Cuando entraron en la casa, estaba la ropa de Silvia «doblada en su cama y el coche, empotrado»
Cuando los padres «trabajaban en turno de mañana, los niños desayunaban en casa y una vecina les llevaba al colegio». Silvia les enseñó a «hablar en castellano, a leer y escribir, todo. El esposo se fue tres años a trabajar a Francia y le tocó a ella llevarles al colegio, al médico... Tenía mucho desgaste. Los fines de semana venían a comer a casa».
Precisamente, el último día que la vieron fue el 3 de febrero (el asesinato fue el día 7), en una comida familiar. «Les quiso hasta el final. Hasta ese día estuvo haciéndoles carantoñas. Después de comer salió con el pequeño al balcón a tomarse una infusión mientras le leía un libro que le había comprado», recuerdan con lágrimas en los ojos.
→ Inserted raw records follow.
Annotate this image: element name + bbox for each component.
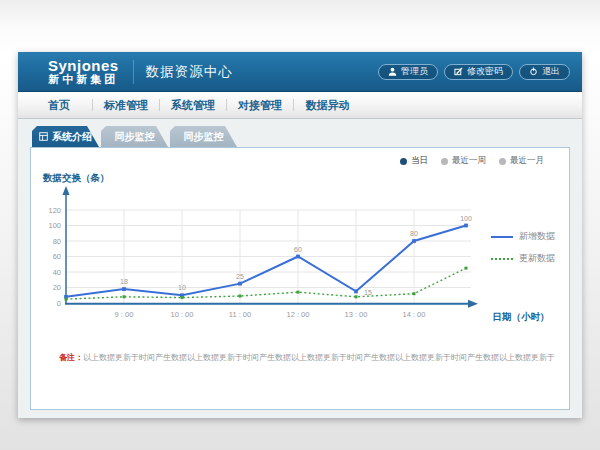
header-action-label: 修改密码 — [467, 65, 503, 78]
svg-text:10: 10 — [178, 284, 186, 291]
page-card: Synjones 新中新集团 数据资源中心 管理员修改密码退出 首页标准管理系统… — [18, 52, 582, 418]
legend-label: 更新数据 — [519, 252, 555, 265]
svg-text:80: 80 — [410, 230, 418, 237]
tab-label: 系统介绍 — [52, 130, 92, 144]
svg-text:60: 60 — [53, 252, 61, 261]
nav-item-4[interactable]: 数据异动 — [294, 99, 361, 111]
svg-text:100: 100 — [48, 221, 61, 230]
content-area: 系统介绍同步监控同步监控 当日最近一周最近一月 0204060801001209… — [18, 119, 582, 418]
nav-item-3[interactable]: 对接管理 — [227, 99, 294, 111]
form-icon — [39, 132, 48, 141]
chart-panel: 当日最近一周最近一月 0204060801001209 : 0010 : 001… — [30, 147, 570, 410]
filter-label: 最近一月 — [510, 155, 544, 167]
svg-text:9 : 00: 9 : 00 — [115, 310, 134, 319]
svg-text:0: 0 — [57, 299, 61, 308]
legend-swatch-icon — [491, 258, 513, 260]
nav-item-0[interactable]: 首页 — [26, 99, 93, 111]
nav-item-2[interactable]: 系统管理 — [160, 99, 227, 111]
radio-dot-icon — [400, 158, 407, 165]
svg-text:80: 80 — [53, 237, 61, 246]
tab-label: 同步监控 — [115, 130, 155, 144]
legend-item-1[interactable]: 更新数据 — [491, 252, 555, 265]
brand-logo: Synjones 新中新集团 — [48, 58, 119, 85]
svg-text:14 : 00: 14 : 00 — [403, 310, 426, 319]
app-title: 数据资源中心 — [146, 63, 233, 81]
svg-text:12 : 00: 12 : 00 — [287, 310, 310, 319]
svg-text:11 : 00: 11 : 00 — [229, 310, 251, 319]
tab-2[interactable]: 同步监控 — [170, 126, 237, 147]
filter-0[interactable]: 当日 — [400, 155, 428, 167]
edit-icon — [454, 67, 463, 76]
filter-2[interactable]: 最近一月 — [499, 155, 544, 167]
radio-dot-icon — [499, 158, 506, 165]
filter-label: 当日 — [411, 155, 428, 167]
series-legend: 新增数据更新数据 — [491, 230, 555, 274]
svg-text:20: 20 — [53, 283, 61, 292]
legend-label: 新增数据 — [519, 230, 555, 243]
header-action-admin[interactable]: 管理员 — [378, 64, 438, 80]
svg-text:100: 100 — [460, 215, 472, 222]
app-header: Synjones 新中新集团 数据资源中心 管理员修改密码退出 — [18, 52, 582, 92]
tab-bar: 系统介绍同步监控同步监控 — [32, 126, 237, 147]
legend-swatch-icon — [491, 236, 513, 238]
legend-item-0[interactable]: 新增数据 — [491, 230, 555, 243]
svg-text:日期（小时）: 日期（小时） — [493, 311, 550, 323]
header-action-label: 管理员 — [401, 65, 428, 78]
header-divider — [133, 60, 134, 84]
header-action-change-password[interactable]: 修改密码 — [444, 64, 513, 80]
tab-0[interactable]: 系统介绍 — [32, 126, 99, 147]
tab-1[interactable]: 同步监控 — [101, 126, 168, 147]
svg-text:15: 15 — [364, 289, 372, 296]
svg-text:13 : 00: 13 : 00 — [345, 310, 368, 319]
footer-note-label: 备注： — [59, 353, 83, 362]
radio-dot-icon — [441, 158, 448, 165]
brand-logo-cn: 新中新集团 — [48, 74, 119, 86]
brand-logo-en: Synjones — [48, 58, 119, 74]
filter-1[interactable]: 最近一周 — [441, 155, 486, 167]
nav-item-1[interactable]: 标准管理 — [93, 99, 160, 111]
header-actions: 管理员修改密码退出 — [378, 52, 570, 91]
header-action-logout[interactable]: 退出 — [519, 64, 570, 80]
svg-text:数据交换（条）: 数据交换（条） — [42, 172, 110, 184]
svg-text:18: 18 — [120, 278, 128, 285]
svg-text:60: 60 — [294, 246, 302, 253]
range-filters: 当日最近一周最近一月 — [400, 155, 544, 167]
power-icon — [529, 67, 538, 76]
svg-text:120: 120 — [48, 206, 61, 215]
header-action-label: 退出 — [542, 65, 560, 78]
svg-text:10 : 00: 10 : 00 — [171, 310, 194, 319]
main-nav: 首页标准管理系统管理对接管理数据异动 — [18, 92, 582, 119]
line-chart: 0204060801001209 : 0010 : 0011 : 0012 : … — [37, 170, 565, 355]
filter-label: 最近一周 — [452, 155, 486, 167]
footer-note-text: 以上数据更新于时间产生数据以上数据更新于时间产生数据以上数据更新于时间产生数据以… — [83, 353, 555, 362]
user-icon — [388, 67, 397, 76]
tab-label: 同步监控 — [184, 130, 224, 144]
svg-text:25: 25 — [236, 273, 244, 280]
footer-note: 备注：以上数据更新于时间产生数据以上数据更新于时间产生数据以上数据更新于时间产生… — [59, 352, 563, 363]
svg-text:40: 40 — [53, 268, 61, 277]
Al hacerse mayores, un año antes aproximadamente, Silvia había vuelto a trabajar. Se presentó a oposiciones de Osakidetza y aprobó dos, pero eligió trabajar como celadora. «Siempre le ha gustado ayudar». «Llevaba a pacientes oncológicos a quimioterapia». Les levantaba el ánimo. «Allí era feliz, decía. Le daba la vida». Pero cuando llegaba a casa, «se la veía triste, con la cara demacrada».
En aquel último encuentro, antes de marchar, Silvia le dio a su madre unos «achuchones efusivos». «Me besó y abrazó más que de costumbre, como si presintiera algo. Lo comentamos después. Nos quedó una sensación rara», barruntan los padres. «No les voy a perdonar nunca», clama Loli.